Tea Wilted Greens

Wilting a large amount of greens with tea is a simple way to eat your greens, but with the added health benefits of tea!

3-4 Servings

Updated: Mon, 05/13/2019 - 8:51pm


  • ¼ cup loose tea leaves or about 8-10 tea bags (preferably oolong or black tea)
  • 1 cup boiling water
  • 1 Tablespoon extra virgin olive oil
  • ¼ cup thinly sliced shallots or red onion
  • 1 Tablespoon minced fresh ginger
  • 1 Tablespoon minced fresh garlic or garlic flakes
  • 2 large bunches (1½ pounds) of dark greens such as kale, spinach, Swiss Chard, or mustard greens, tough stems or ribs removed and roughly chopped
  • Salt and pepper to taste
  • Lemon wedges for garnish


  1. Toast tea leaves in a dry skillet over medium heat for 2-3 minutes, stirring often to prevent burning.
  2. Remove skillet from heat and add boiling water.

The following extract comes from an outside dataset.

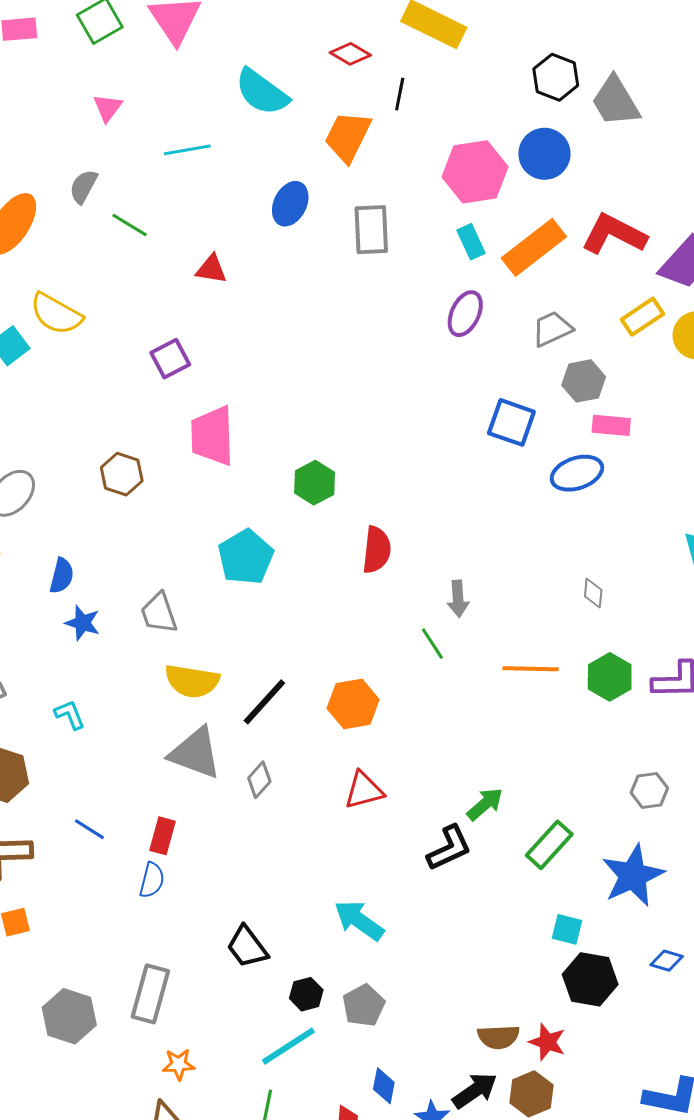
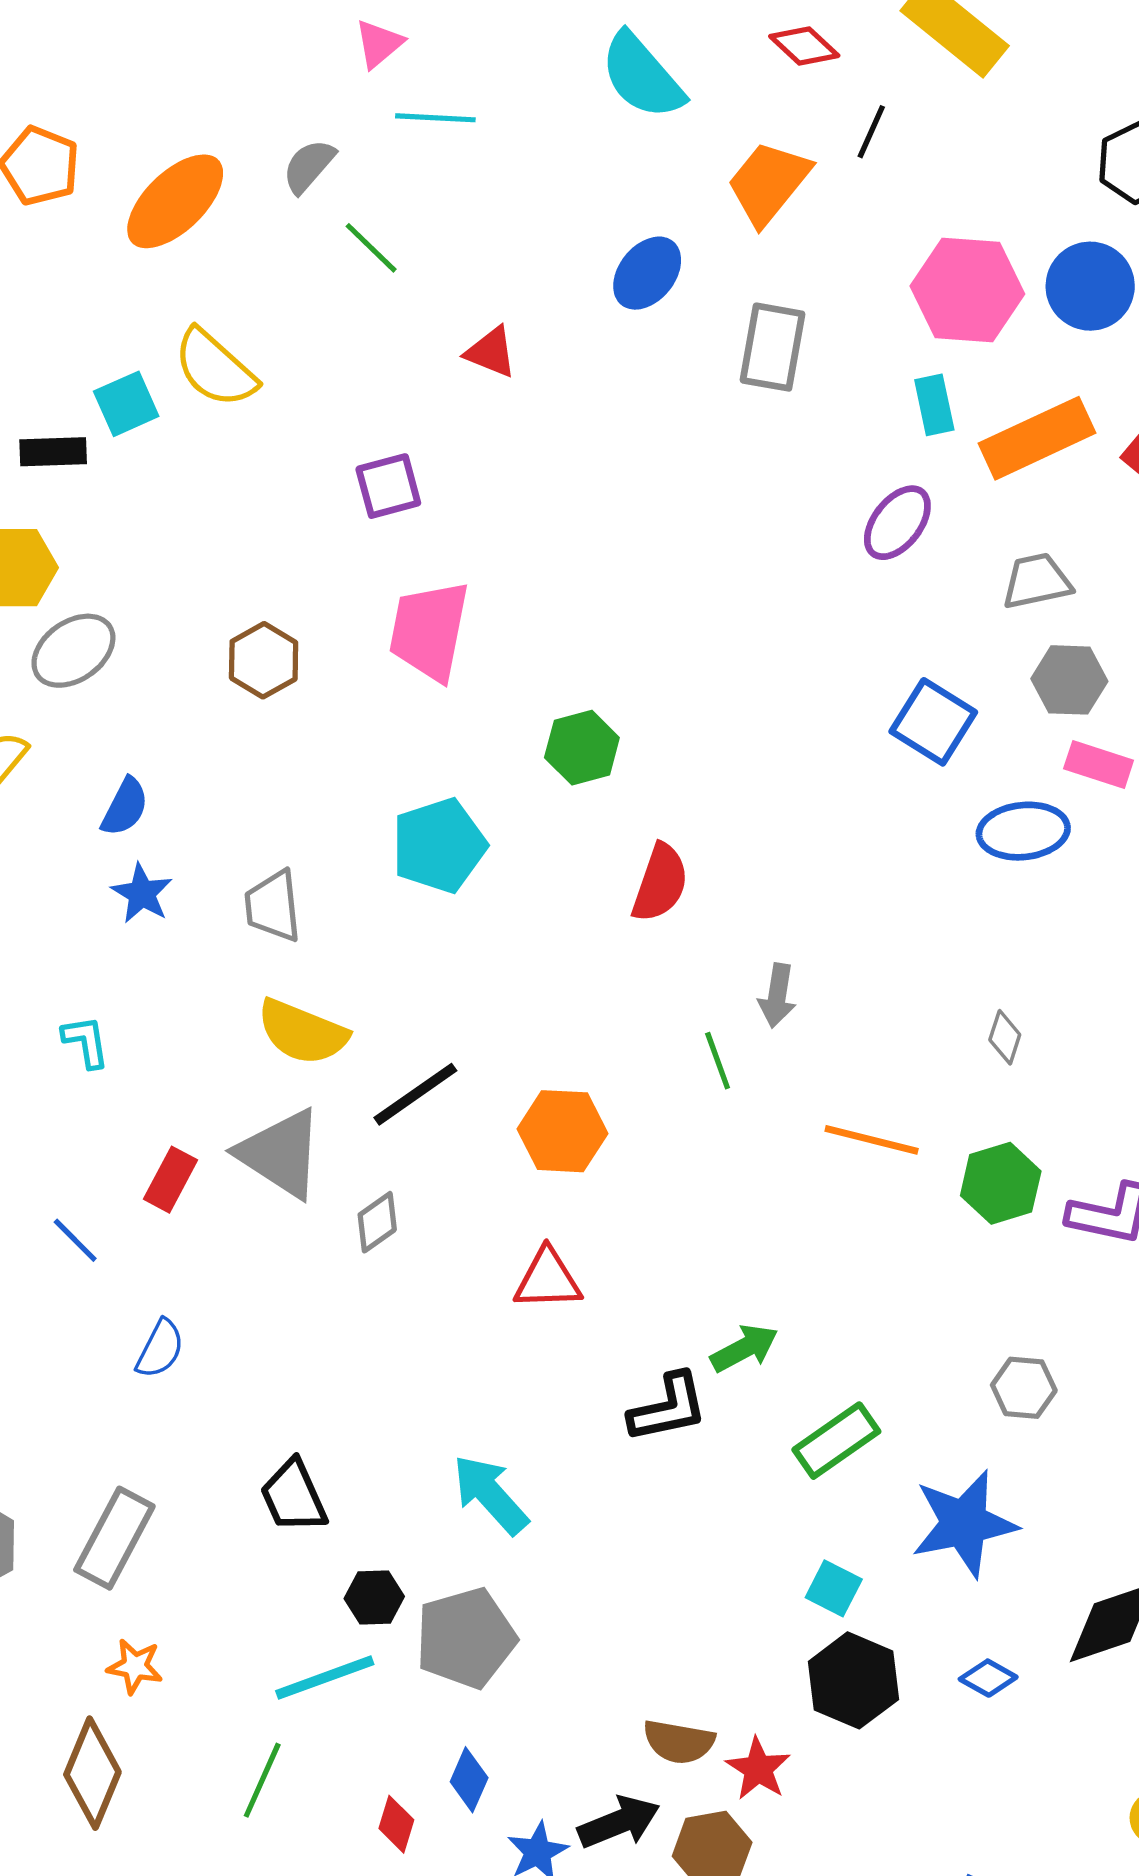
cyan line: (187, 150) -> (435, 118), moved
red rectangle: (162, 836) -> (171, 1180), moved
gray pentagon: (364, 1005) -> (466, 1638), size x1.4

Let steep for 2-3 minutes. Carefully strain tea into a small bowl with a fine mesh strainer – pressing out as much liquid as possible. Discard leaves and set tea liquid aside.
  3. Return skillet to stove over medium heat and add olive oil.
  4. Sauté sliced shallots for a few minutes or until softened.
  5. Add ginger and garlic and sauté for 1-2 minutes. Turn heat up to medium-high.
  6. Add tea liquid and greens, stirring to combine. Cook until just wilted, about 2-3 minutes. Tea should be bubbling. Season with salt and pepper.
  7. Place cooked greens in a large serving bowl. Drizzle any remaining tea liquid on top of greens. Serve with lemon slices to squeeze on top right before serving. Enjoy!